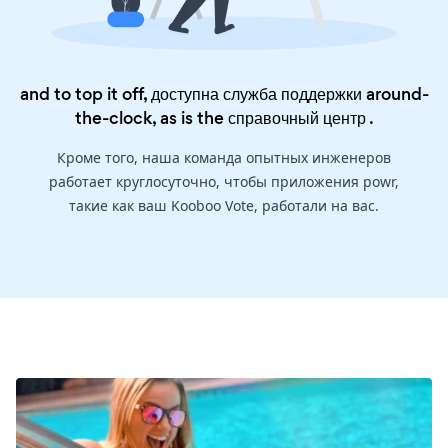
and to top it off, доступна служба поддержки around-
the-clock, as is the
справочный центр
.
Кроме того, наша команда опытных инженеров
работает круглосуточно, чтобы приложения powr,
такие как ваш Kooboo Vote, работали на вас.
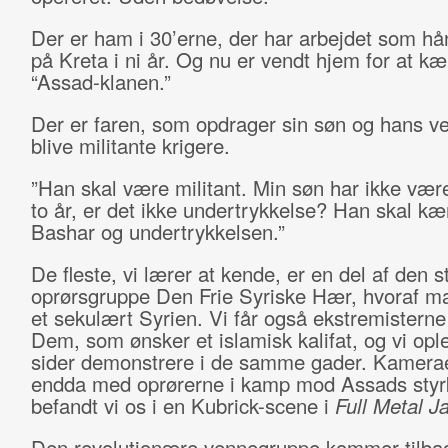
Der er ham i 30’erne, der har arbejdet som h
på Kreta i ni år. Og nu er vendt hjem for at 
“Assad-klanen.”
Der er faren, som opdrager sin søn og hans ven
blive militante krigere.
”Han skal være militant. Min søn har ikke været
to år, er det ikke undertrykkelse? Han skal 
Bashar og undertrykkelsen.”
De fleste, vi lærer at kende, er en del af den s
oprørsgruppe Den Frie Syriske Hær, hvoraf ma
et sekulært Syrien. Vi får også ekstremisterne
Dem, som ønsker et islamisk kalifat, og vi opl
sider demonstrere i de samme gader. Kamerae
endda med oprørerne i kamp mod Assads styr
befandt vi os i en Kubrick-scene i
Full Metal J
Den revolutionære vennegruppe kommer tilbag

· · · ·

Scan the records for lines with the string "ikke". Give the number of such lines and nothing else.

2